John Carlson, Ph.D.

John Carlson's picture
Eugene Higgins Professor of Molecular, Cellular, and Developmental Biology
+1 (203) 432-3541

John received an A.B. from Harvard and a Ph.D. from Stanford, both in biochemistry.  As a postdoc at Stanford he explored “Antigenetics”.  He is an elected member of the National Academy of Sciences and the American Academy of Arts and Sciences.  He is a Guggenheim Fellow and a Fellow of the American Association for the Advancement of Science.  He received the Genetics Society of America Medal and the Yale College Dylan Hixon Prize for Teaching Excellence.   Twelve of his PhD students have won awards for their dissertations. 

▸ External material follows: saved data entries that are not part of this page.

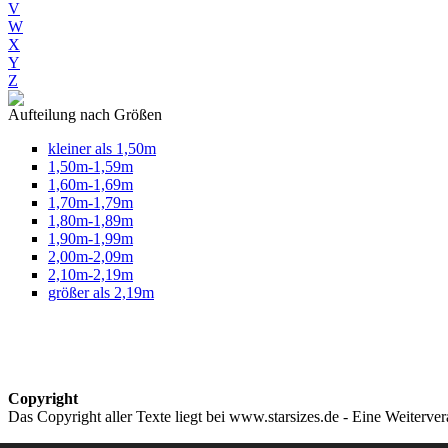
V
W
X
Y
Z
Aufteilung nach Größen
kleiner als 1,50m
1,50m-1,59m
1,60m-1,69m
1,70m-1,79m
1,80m-1,89m
1,90m-1,99m
2,00m-2,09m
2,10m-2,19m
größer als 2,19m
Copyright
Das Copyright aller Texte liegt bei www.starsizes.de - Eine Weiterve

Upon arrival at Yale as an Assistant Professor, John began working on chemoreception in Drosophila.  At the time virtually nothing was known about the molecular or cellular basis of olfaction or taste in this organism.  Since then his laboratory has made a number of advances in the field, including the discovery of the first insect odor receptors, the discovery of the first insect taste receptors, and the elucidation of basic principles of the logic of odor and taste coding.

John’s lab currently studies receptors, neurons, and circuits that underlie olfaction, taste, and pheromone recognition in Drosophila and in insects that transmit global disease.